In September of 2010, I accepted the children’s ministry director job at my church. I admit, I had no idea what I was getting into. I knew I liked kids, and I knew certain life circumstances had prepared me for the role. I knew I loved God, and wanted kids to know His love, but had no idea how to implement that perspective into a solid, organized, consistent Sunday School program. So, I prayed. Then I jumped in head first.

I asked God to give me the clarity of mind to know whether I should continue or not. (I’ve done this in the past, with soccer, with friendships, with jobs…). I heard what I thought was nothing. Sure, I heard people encouraging me I was doing alright, and got affirmation from the church staff. That was good enough to continue in the job, but after a few months I started to feel discouraged. I felt entirely inadequate, lost, and even when I prayed I felt God was leaving me to fend for myself (but not LEAVING me).

In reality, I kind of think I was right. And up until a few months ago, I thought that was a bad thing. Turns out it was good. (I’ve been taught since birth that silence from God isn’t necessarily a bad thing… I just hadn’t figured out yet how that applied to MY life).

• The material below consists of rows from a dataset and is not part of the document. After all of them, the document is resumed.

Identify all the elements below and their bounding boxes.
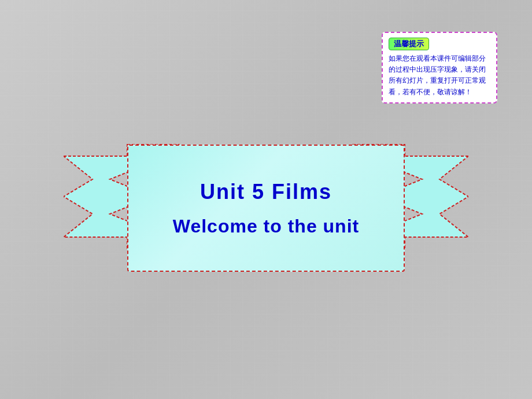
- tooltip-text: 如果您在观看本课件可编辑部分的过程中出现压字现象，请关闭所有幻灯片，重复打开可正…: [389, 53, 490, 98]
- unit-title: Unit 5 Films: [200, 180, 332, 204]
- tooltip-content: 如果您在观看本课件可编辑部分的过程中出现压字现象，请关闭所有幻灯片，重复打开可正…: [389, 54, 486, 96]
- banner-main-content: Unit 5 Films Welcome to the unit: [127, 145, 405, 272]
- banner-container: Unit 5 Films Welcome to the unit: [64, 110, 468, 306]
- unit-subtitle: Welcome to the unit: [173, 216, 359, 237]
- tooltip-title: 温馨提示: [389, 38, 429, 50]
- tooltip-box: 温馨提示 如果您在观看本课件可编辑部分的过程中出现压字现象，请关闭所有幻灯片，重…: [382, 32, 497, 104]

God was allowing me to learn to shut out the discouraging, negative, selfish, exhausted voices telling me this wasn’t right for me. He was allowing me to train and learn within His reach, so I could be stronger and rise above the issues of the physical world.

I started to find myself in situations where I’d be alone in a room, ready to scream and punch through a wall. Then this feeling would come over me, I’d look up to the sky, and simply say “Oh fine, I get it.” And it would be okay. I didn’t have to say a bunch of shalt’s and thou’s to communicate with God. I simply had to acknowledge Him, stop and let Him know I was listening, and follow.

I learned that the absence of direction only comes from our physical world on this earth. When you look around you into the darkness, you see more darkness. All you have to do is look up.

So, in situations like this church role I feel so unworthy to fill, I have found if I am looking and listening in the right direction and I hear NOTHING… it means I’m exactly where I should be. I’m not sure if I tied that all together perfectly, but… it is what it is.